Mr. Stringer contended that any cuts should be made at the top of the NYPD, claiming that there had been a 76-percent increase in costs at Police Headquarters that amounted to "bureaucratic bloat."

Education Dancing

When the focus shifted to education issues, Mr. Adams spoke of "scaling up excellence," noting that when he was bused to Bayside High School as a teenager, he quickly became conscious of the features it offered that weren't in the two high schools in South Jamaica near his home.

Ms. Garcia broached a subject the other candidates shied from, saying, "I would increase the cap on charters because I put the children first."

Later in the debate, Mr. Stringer, who has been endorsed by the United Federation of Teachers, asked Mr. Adams about two hedge-fund billionaires involved in charter schools having contributed $1 million to both his Super Pac and to one operated on behalf of Mr. Yang, implying they were expecting a return on their money via charter expansion if either candidate won.

Dianne Morales, who previously had been a champion of charter schools, said she had been disillusioned by "the disproportionate way that black and brown kids are disciplined" in some of those schools, and now thought any additional education money should be devoted to upgrading the public schools.

Mr. McGuire said no distinction should be made, stating, "We need the best district schools, we need the best charter schools, we need the best parochial schools." He had devoted part of his opening statement to lamenting that "7 of 10 of our children do not read at grade level."

Mr. Donovan criticized Mr. de Blasio as someone "who's put ideology and politics ahead of our kids" when it's come to education.
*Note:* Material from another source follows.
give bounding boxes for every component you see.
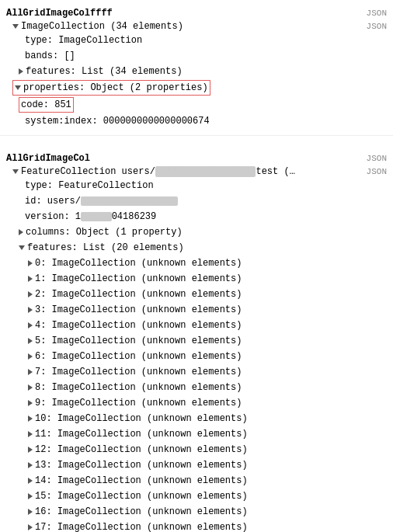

Ms. Wiley said she would hire 2,500 additional Teachers "to bring class size down."

'Trifecta of Corruption'

Late in the debate, Mr. Yang accused Mr. Adams of having been the subject of "a rare trifecta of corruption investigations," dating back to his days as a State Senator. The most-notable of those involved the awarding of a contract to run a casino at Aqueduct Racetrack to the Aqueduct Entertainment Group, whose chief lobbyist, Carl Andrews, had served with Mr. Adams as a State Senator from Brooklyn and also had close ties to the two leaders of the Democratic majority at the time of the transaction, John Sampson and Malcolm Smith. The deal with the firm was eventually nullified because of irregularities, but no criminal charges were ever brought, although Mr. Sampson and Mr. Smith were later convicted of unrelated crimes.

Soon after he made that point, with Mr. Adams replying that accusations were not proof of any wrongdoing, Mr. Yang stole an idea from the Brooklyn Borough President. During the NY1 debate three weeks earlier, after Mr. Yang called for putting two cops on every subway platform to deal with crime, Mr. Adams responded that they would be more effective riding the trains; this time he called for having them deployed in both areas.
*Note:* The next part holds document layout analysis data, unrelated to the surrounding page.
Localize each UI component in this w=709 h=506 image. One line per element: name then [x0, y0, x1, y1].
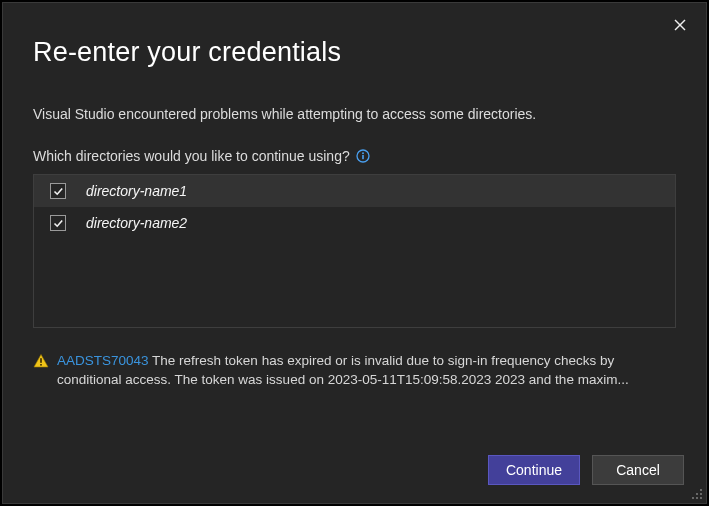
error-message: AADSTS70043 The refresh token has expire…	[33, 352, 676, 390]
dialog-title: Re-enter your credentials	[33, 37, 676, 68]
info-icon[interactable]	[356, 149, 370, 163]
directory-name: directory-name1	[86, 183, 187, 199]
error-msg-2: and the maxim...	[525, 372, 629, 387]
check-icon	[53, 186, 64, 197]
svg-point-3	[362, 152, 364, 154]
svg-point-8	[700, 489, 702, 491]
question-text: Which directories would you like to cont…	[33, 148, 350, 164]
svg-point-10	[700, 493, 702, 495]
checkbox[interactable]	[50, 183, 66, 199]
warning-icon	[33, 353, 49, 390]
svg-rect-7	[40, 364, 42, 366]
directory-list[interactable]: directory-name1 directory-name2	[33, 174, 676, 328]
checkbox[interactable]	[50, 215, 66, 231]
credentials-dialog: Re-enter your credentials Visual Studio …	[2, 2, 707, 504]
error-text: AADSTS70043 The refresh token has expire…	[57, 352, 674, 390]
resize-grip[interactable]	[689, 486, 703, 500]
close-icon	[674, 19, 686, 31]
svg-rect-4	[362, 155, 364, 159]
svg-rect-6	[40, 358, 42, 363]
cancel-button[interactable]: Cancel	[592, 455, 684, 485]
close-button[interactable]	[668, 13, 692, 37]
directory-name: directory-name2	[86, 215, 187, 231]
dialog-subtitle: Visual Studio encountered problems while…	[33, 106, 676, 122]
continue-button[interactable]: Continue	[488, 455, 580, 485]
dialog-footer: Continue Cancel	[3, 439, 706, 503]
error-code: AADSTS70043	[57, 353, 149, 368]
list-item[interactable]: directory-name2	[34, 207, 675, 239]
svg-point-12	[696, 497, 698, 499]
error-issued: 2023-05-11T15:09:58.2023 2023	[328, 372, 525, 387]
list-item[interactable]: directory-name1	[34, 175, 675, 207]
question-row: Which directories would you like to cont…	[33, 148, 676, 164]
svg-point-11	[692, 497, 694, 499]
svg-point-9	[696, 493, 698, 495]
svg-point-13	[700, 497, 702, 499]
check-icon	[53, 218, 64, 229]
Mr. Adams then emphasized, "We should not have the police officers congregating around the token booth," as they sometimes do, rather than on the platforms.

The discussion turned to the mentally ill homeless who account for so much of the crime in the subways. Mr. Stringer said the solution was "not flooding the zone with cops."
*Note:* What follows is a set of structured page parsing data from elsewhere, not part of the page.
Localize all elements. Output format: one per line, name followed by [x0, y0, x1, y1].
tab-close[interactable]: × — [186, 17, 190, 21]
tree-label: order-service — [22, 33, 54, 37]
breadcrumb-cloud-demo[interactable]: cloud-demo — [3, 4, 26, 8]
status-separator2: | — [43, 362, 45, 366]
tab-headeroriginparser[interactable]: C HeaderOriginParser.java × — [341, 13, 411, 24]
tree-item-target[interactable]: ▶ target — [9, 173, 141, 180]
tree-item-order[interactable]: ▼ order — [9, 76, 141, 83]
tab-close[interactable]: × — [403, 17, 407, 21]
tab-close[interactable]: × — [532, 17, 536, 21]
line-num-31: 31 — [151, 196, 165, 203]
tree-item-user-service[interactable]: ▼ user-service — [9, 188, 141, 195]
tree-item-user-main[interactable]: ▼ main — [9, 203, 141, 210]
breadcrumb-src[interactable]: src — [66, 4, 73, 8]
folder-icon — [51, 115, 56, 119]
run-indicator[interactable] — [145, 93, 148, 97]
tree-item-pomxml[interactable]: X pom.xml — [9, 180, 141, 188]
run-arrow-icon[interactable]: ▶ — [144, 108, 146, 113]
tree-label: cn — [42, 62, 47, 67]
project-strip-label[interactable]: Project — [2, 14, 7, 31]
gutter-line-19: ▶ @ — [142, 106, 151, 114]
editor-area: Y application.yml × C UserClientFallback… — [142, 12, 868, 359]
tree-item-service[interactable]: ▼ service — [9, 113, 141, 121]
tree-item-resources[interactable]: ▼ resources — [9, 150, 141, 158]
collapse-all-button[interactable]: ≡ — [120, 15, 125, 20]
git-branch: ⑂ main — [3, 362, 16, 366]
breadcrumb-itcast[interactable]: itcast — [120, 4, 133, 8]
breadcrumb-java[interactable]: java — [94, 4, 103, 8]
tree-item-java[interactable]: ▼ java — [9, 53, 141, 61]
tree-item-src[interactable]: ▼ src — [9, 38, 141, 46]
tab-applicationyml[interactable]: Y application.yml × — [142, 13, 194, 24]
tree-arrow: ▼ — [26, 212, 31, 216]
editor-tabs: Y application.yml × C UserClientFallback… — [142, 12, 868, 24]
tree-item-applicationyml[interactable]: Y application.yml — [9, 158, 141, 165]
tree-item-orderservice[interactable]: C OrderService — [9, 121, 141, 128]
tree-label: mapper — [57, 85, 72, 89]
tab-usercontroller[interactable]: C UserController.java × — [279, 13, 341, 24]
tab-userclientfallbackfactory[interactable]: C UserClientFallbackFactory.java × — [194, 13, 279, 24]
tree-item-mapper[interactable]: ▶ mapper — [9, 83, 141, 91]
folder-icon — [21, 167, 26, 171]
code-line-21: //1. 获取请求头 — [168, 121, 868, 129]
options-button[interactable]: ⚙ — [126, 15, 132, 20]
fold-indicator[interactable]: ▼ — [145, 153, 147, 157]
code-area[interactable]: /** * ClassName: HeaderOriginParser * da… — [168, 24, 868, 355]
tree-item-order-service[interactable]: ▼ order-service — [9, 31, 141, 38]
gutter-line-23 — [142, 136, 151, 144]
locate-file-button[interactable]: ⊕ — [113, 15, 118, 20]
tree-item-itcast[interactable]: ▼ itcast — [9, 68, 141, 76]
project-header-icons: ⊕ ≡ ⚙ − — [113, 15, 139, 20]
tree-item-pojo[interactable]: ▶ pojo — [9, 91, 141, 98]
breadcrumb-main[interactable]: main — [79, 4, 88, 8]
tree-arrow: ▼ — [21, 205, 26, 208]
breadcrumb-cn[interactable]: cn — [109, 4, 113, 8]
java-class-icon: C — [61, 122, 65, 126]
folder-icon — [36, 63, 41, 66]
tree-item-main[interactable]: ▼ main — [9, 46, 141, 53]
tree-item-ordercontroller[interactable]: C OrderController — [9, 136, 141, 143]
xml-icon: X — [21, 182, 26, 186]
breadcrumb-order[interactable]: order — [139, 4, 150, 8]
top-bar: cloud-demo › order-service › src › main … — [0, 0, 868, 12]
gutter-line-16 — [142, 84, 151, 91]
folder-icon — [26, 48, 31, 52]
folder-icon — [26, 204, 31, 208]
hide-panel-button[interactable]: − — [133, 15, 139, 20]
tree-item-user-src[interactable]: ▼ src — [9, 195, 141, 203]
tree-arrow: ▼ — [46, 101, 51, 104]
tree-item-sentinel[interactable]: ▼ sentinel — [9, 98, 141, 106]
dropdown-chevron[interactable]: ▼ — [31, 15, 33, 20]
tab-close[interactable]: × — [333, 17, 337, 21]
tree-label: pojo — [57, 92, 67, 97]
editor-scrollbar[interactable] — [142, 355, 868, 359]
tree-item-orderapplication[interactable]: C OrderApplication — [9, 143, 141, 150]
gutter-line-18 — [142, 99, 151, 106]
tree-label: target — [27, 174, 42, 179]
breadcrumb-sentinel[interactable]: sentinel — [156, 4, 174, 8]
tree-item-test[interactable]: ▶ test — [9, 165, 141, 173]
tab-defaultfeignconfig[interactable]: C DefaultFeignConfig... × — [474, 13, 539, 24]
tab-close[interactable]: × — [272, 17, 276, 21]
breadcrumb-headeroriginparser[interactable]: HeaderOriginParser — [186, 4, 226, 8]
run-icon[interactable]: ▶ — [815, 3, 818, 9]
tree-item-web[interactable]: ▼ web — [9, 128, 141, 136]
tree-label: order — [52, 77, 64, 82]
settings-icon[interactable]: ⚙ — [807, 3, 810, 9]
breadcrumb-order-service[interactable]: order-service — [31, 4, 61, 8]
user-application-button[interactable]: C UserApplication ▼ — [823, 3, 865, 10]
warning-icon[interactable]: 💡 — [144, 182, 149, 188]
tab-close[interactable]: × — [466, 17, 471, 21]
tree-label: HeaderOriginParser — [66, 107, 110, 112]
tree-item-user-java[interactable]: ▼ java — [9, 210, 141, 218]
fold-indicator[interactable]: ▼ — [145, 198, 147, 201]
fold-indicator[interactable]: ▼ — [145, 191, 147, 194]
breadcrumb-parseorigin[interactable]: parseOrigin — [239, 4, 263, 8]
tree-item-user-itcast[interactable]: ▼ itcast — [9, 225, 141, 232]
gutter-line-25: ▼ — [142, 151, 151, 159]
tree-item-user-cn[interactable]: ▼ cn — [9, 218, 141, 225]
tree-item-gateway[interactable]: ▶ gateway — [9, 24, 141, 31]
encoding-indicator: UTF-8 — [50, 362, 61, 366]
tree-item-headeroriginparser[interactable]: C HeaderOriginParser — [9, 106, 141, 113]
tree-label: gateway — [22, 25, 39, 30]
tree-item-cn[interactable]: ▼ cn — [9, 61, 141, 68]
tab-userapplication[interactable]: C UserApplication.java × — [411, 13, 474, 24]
Ms. Garcia implied that her former boss had been delinquent in not addressing the problem to a greater degree, stating, "We cannot have people with serious mental-health issues on our streets without addressing them."

Illness Infects Rikers

After Ms. Wiley said that "the largest psychiatric facility we have in the city is Rikers Island," Mr. Adams called for screening for dyslexia among inmates to determine whether learning disabilities were at the root of why they weren't living more productively.

Asked how they would grade the current Mayor, several of the candidates said they would give him high marks for the city's pre-kindergarten program but low ones on most key issues.

Mr. Stringer was a particularly tough marker, saying, "This gets an F mayoralty, because the potential and possibilities were so great."

Ms. Wiley, returning to her centerpiece issue, said the man she once served as his chief legal adviser deserved an F for his defending police conduct in dealing with the protesters last summer.